DIFF: https://github.com/llvm/llvm-project/commit/d194ff31cf76e888116bc25781825edc26855a1c.diff

LOG: [X86][SSE] Simplify MOVMSK patterns based on comparison

An initial patch adding combineSetCCMOVMSK to simplify MOVMSK and its vector input based on the comparison of the MOVMSK result.
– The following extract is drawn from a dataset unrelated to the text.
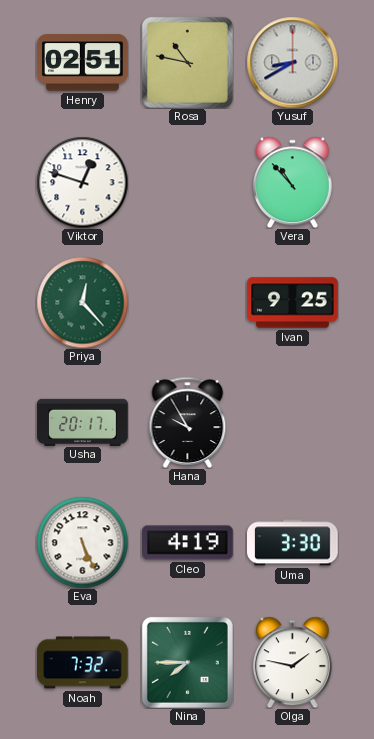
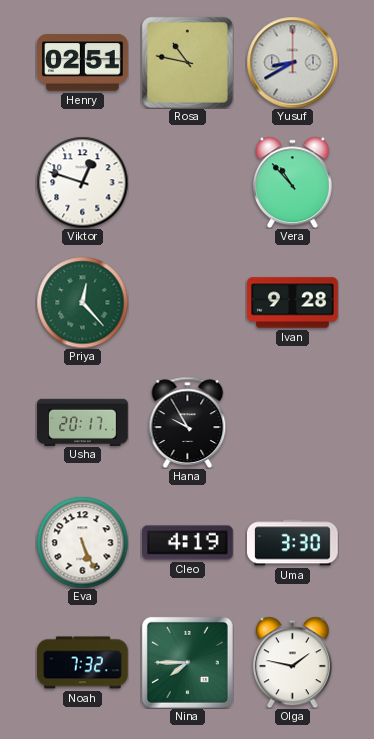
Ivan: 9:25 -> 9:28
This first stage just adds support for some simple MOVMSK(PACKSSBW()) cases where we remove the PACKSS if we're comparing ne/eq zero (any_of patterns), allowing us to directly compare against the v8i16 source vector(s) bitcasted to v16i8, with suitable masking to take into account of which signbits are valid.

Future combines could peek through further PACKSS, target shuffles, handle all_of patterns (ne/eq -1), optimize to a PTEST op, etc.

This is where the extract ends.